Ao vender menos títulos ou mesmo cancelar a oferta semanal de NTN-B, o Tesouro evita corroborar as taxas reais mais elevadas que vêm sendo praticadas no mercado, acima de 8%. O efeito disso na ⁠curva de DIs é de desestimular o avanço das taxas -- daí a desaceleração vista nesta terça-feira após o leilão.

Operador ouvido pela Reuters pontuou que, além das vendas menores de NTN-B, o mercado seguiu reagindo a comentários do secretário-executivo do Ministério da Fazenda, Rogério Ceron, em entrevista à Folha de S.Paulo publicada na sexta-feira.Ceron demonstrou preocupação com a taxa real das NTN-B, alertando que o Tesouro está preparado para atuar no mercado se ‌necessário.

Em reação, as taxas reais das NTN-B para vencimentos como agosto de 2032 e maio de 2035 cederam um pouco desde a última sexta-feira, embora sigam acima dos 8%.

Em março, para reduzir a pressão na curva brasileira em meio à ⁠guerra no Oriente Médio, o Tesouro chegou a promover leilões de recompra de NTN-B -- possibilidade que permeou as mesas nesta sessão.

No leilão regular desta terça-feira, além das NTN-B, o Tesouro vendeu 1,5 milhão de Letras Financeiras do Tesouro (LFT), títulos indexados à taxa Selic. O volume foi compatível com o verificado em outras semanas.

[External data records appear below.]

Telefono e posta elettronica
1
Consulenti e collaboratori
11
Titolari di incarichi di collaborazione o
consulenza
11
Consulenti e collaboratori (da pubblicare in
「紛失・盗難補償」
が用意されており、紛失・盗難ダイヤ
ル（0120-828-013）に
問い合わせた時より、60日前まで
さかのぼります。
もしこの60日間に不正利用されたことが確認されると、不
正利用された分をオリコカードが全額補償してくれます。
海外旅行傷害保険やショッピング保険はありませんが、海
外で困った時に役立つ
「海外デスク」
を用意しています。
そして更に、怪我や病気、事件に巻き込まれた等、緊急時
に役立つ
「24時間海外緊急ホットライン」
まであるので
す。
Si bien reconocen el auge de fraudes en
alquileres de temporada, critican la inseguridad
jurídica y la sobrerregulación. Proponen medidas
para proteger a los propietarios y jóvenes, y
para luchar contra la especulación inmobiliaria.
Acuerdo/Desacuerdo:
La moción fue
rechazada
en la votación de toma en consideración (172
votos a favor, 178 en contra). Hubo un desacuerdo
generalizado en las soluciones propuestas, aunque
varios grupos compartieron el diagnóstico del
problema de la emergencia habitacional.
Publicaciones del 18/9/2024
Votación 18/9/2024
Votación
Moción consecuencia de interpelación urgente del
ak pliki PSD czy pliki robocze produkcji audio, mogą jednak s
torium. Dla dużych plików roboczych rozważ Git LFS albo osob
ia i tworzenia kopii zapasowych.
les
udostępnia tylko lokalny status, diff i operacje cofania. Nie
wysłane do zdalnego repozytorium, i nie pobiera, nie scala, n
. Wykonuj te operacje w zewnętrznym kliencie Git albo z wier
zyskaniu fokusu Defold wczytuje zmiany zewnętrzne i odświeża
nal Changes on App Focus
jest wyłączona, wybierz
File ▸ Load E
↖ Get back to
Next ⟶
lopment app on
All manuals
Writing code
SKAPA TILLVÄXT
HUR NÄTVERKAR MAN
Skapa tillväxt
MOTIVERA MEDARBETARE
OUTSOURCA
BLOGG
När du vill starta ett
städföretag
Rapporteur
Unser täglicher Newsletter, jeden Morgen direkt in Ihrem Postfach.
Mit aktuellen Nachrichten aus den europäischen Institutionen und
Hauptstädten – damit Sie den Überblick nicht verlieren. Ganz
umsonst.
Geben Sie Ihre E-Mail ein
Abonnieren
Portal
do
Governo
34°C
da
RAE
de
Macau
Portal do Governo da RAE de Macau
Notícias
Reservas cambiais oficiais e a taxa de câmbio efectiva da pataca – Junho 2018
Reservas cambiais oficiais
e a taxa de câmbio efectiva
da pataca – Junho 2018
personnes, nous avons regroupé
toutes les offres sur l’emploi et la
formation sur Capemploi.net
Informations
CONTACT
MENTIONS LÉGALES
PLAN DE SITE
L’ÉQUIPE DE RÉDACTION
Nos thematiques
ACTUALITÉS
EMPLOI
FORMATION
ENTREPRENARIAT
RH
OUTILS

No início do dia, a Fundação Getulio Vargas (FGV) informou que o Índice Geral de Preços-Disponibilidade Interna (IGP-DI) registrou deflação de 0,79% em junho, após uma taxa positiva de 0,87% em maio. Economistas ouvidos pela Reuters esperavam por deflação de 0,60% em junho. No acumulado de 12 meses, a taxa está positiva em 3,59%.

Nas últimas semanas, na esteira dos dados econômicos mais recentes e do discurso do Banco Central, investidores têm elevado as apostas de que a instituição cortará em agosto novamente a Selic, hoje em 14,25% ao ano.

Na sexta-feira -- atualização mais recente -- a precificação das opções de Copom negociadas na B3 indicava 72% de chance de corte de 25 pontos-base da Selic em agosto, contra 25,9% de probabilidade de manutenção da taxa básica em 14,25%. Duas semanas antes, em 19 de junho, os percentuais eram de 26% para corte de 25 pontos-base e 68,5% para manutenção.